Frequently what’s playing in my head fails to come across on the page in early drafts. Thank heaven for CPs who call me when that happens.
Not this time, though. This time I was using Texas talk.
She’d never heard the expression “in deep water” used that way. Her stumbling over the phrase led to a discussion of colloquial language and how words, phrases, and even clichés vary from one geographical area to another.
In Texas, we have a whole slew of vocabulary that has folks scratching their heads. I just used one—slew, meaning a whole bunch. We’re always y’all-ing and gonna and fixin’ when we talk. Non-Texans do sometimes need an interpreter.
Some more phrases:
come hell or high water – proceeding, regardless of the problems, obstacles, etc.
conniptions – get upset and raise a ruckus
hissy fit – kin to a conniption a state of extreme agitation and not a pretty thing to see
hot as tin toilet seat – in Texas we know that’s HOT
screaming bloody murder or banshee scream – not a pleasant sound at all
bone tired – yep, been there
slow as molasses – visualize black syrup oozing out of the jar
keep your pants on – meaning not what you think, but to be patient!

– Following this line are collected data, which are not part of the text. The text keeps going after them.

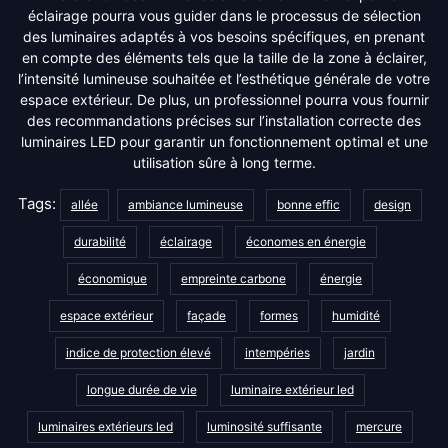
éclairage pourra vous guider dans le processus de sélection
des luminaires adaptés à vos besoins spécifiques, en prenant
en compte des éléments tels que la taille de la zone à éclairer,
l’intensité lumineuse souhaitée et l’esthétique générale de votre
espace extérieur. De plus, un professionnel pourra vous fournir
des recommandations précises sur l’installation correcte des
luminaires LED pour garantir un fonctionnement optimal et une
utilisation sûre à long terme.
Tags:
allée
ambiance lumineuse
bonne effic
design
durabilité
éclairage
économes en énergie
économique
empreinte carbone
énergie
espace extérieur
façade
formes
humidité
indice de protection élevé
intempéries
jardin
longue durée de vie
luminaire extérieur led
luminaires extérieurs led
luminosité suffisante
mercure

When I’m being lazy with my writing or rushing, Texas terms and phrases naturally flow into my first drafts.
I also have favorite words that pop up. Words like: had, that, could, was, felt, knew, thought, saw, walked, come. Margie Lawson calls these “weasel words.”
I learned in Margie’s deep editing class, The EDITS System, to keep a WEASEL WORD CHART listing colloquial phrases, overused word, throw-away words, clichés, and opinion words.

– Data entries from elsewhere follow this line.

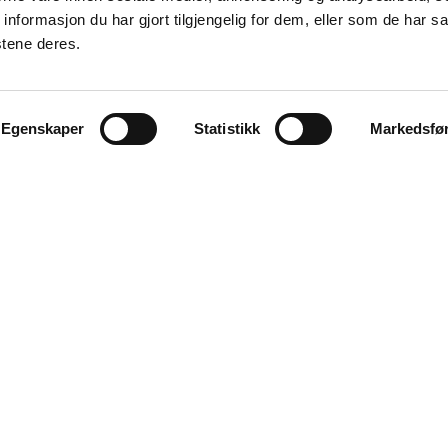
formasjon du har gjort tilgjengelig for dem, eller som de har sa
stene deres.
Egenskaper
Statistikk
Markedsfø
Våre samarbeidspartnere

Unfortunately, my chart populates too easily. I’m my own worst copy editor. that’s why I always pay a professional before my books are published. The words I overuse stand out like sore thumbs to others. (Sorry, Margie had to use a cliché to prove my point.)
During the revision stages, the chart helps eliminate such weasel words and phrases using my word processor’s search and replace function.
BUT characterization can need slang and colloquial regional dialogue. Texan talk has a function if the protagonist is a Texan or the setting is Texas.